### REQUIRED WORK
Keep the pictures out, and restate the listing that follows exactly as written.

### WORKING DATA
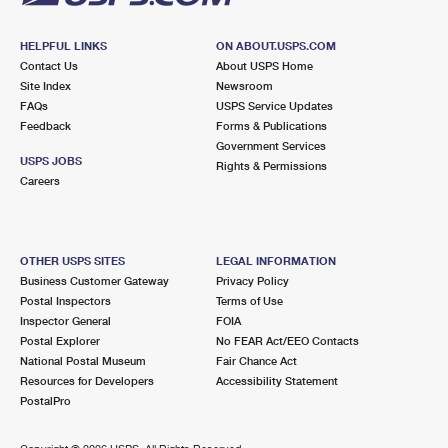
HELPFUL LINKS
ON ABOUT.USPS.COM
Contact Us
About USPS Home
Site Index
Newsroom
FAQs
USPS Service Updates
Feedback
Forms & Publications
Government Services
USPS JOBS
Rights & Permissions
Careers
OTHER USPS SITES
LEGAL INFORMATION
Business Customer Gateway
Privacy Policy
Postal Inspectors
Terms of Use
Inspector General
FOIA
Postal Explorer
No FEAR Act/EEO Contacts
National Postal Museum
Fair Chance Act
Resources for Developers
Accessibility Statement
PostalPro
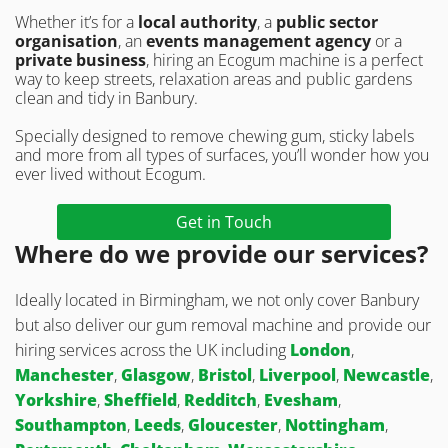
Whether it’s for a
local authority
, a
public sector
organisation
, an
events management agency
or a
private business
, hiring an Ecogum machine is a perfect
way to keep streets, relaxation areas and public gardens
clean and tidy in Banbury.
Specially designed to remove chewing gum, sticky labels
and more from all types of surfaces, you’ll wonder how you
ever lived without Ecogum.
Get in Touch
Where do we provide our services?
Ideally located in Birmingham, we not only cover Banbury
but also deliver our gum removal machine and provide our
hiring services across the UK including
London
,
Manchester
,
Glasgow
,
Bristol
,
Liverpool
,
Newcastle
,
Yorkshire
,
Sheffield
,
Redditch
,
Evesham
,
Southampton
,
Leeds
,
Gloucester
,
Nottingham
,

### TASK SOLUTION
HELPFUL LINKS
ON ABOUT.USPS.COM
Contact Us
About USPS Home
Site Index
Newsroom
FAQs
USPS Service Updates
Feedback
Forms & Publications
Government Services
USPS JOBS
Rights & Permissions
Careers
OTHER USPS SITES
LEGAL INFORMATION
Business Customer Gateway
Privacy Policy
Postal Inspectors
Terms of Use
Inspector General
FOIA
Postal Explorer
No FEAR Act/EEO Contacts
National Postal Museum
Fair Chance Act
Resources for Developers
Accessibility Statement
PostalPro
Whether it’s for a
local authority
, a
public sector
organisation
, an
events management agency
or a
private business
, hiring an Ecogum machine is a perfect
way to keep streets, relaxation areas and public gardens
clean and tidy in Banbury.
Specially designed to remove chewing gum, sticky labels
and more from all types of surfaces, you’ll wonder how you
ever lived without Ecogum.
Get in Touch
Where do we provide our services?
Ideally located in Birmingham, we not only cover Banbury
but also deliver our gum removal machine and provide our
hiring services across the UK including
London
,
Manchester
,
Glasgow
,
Bristol
,
Liverpool
,
Newcastle
,
Yorkshire
,
Sheffield
,
Redditch
,
Evesham
,
Southampton
,
Leeds
,
Gloucester
,
Nottingham
,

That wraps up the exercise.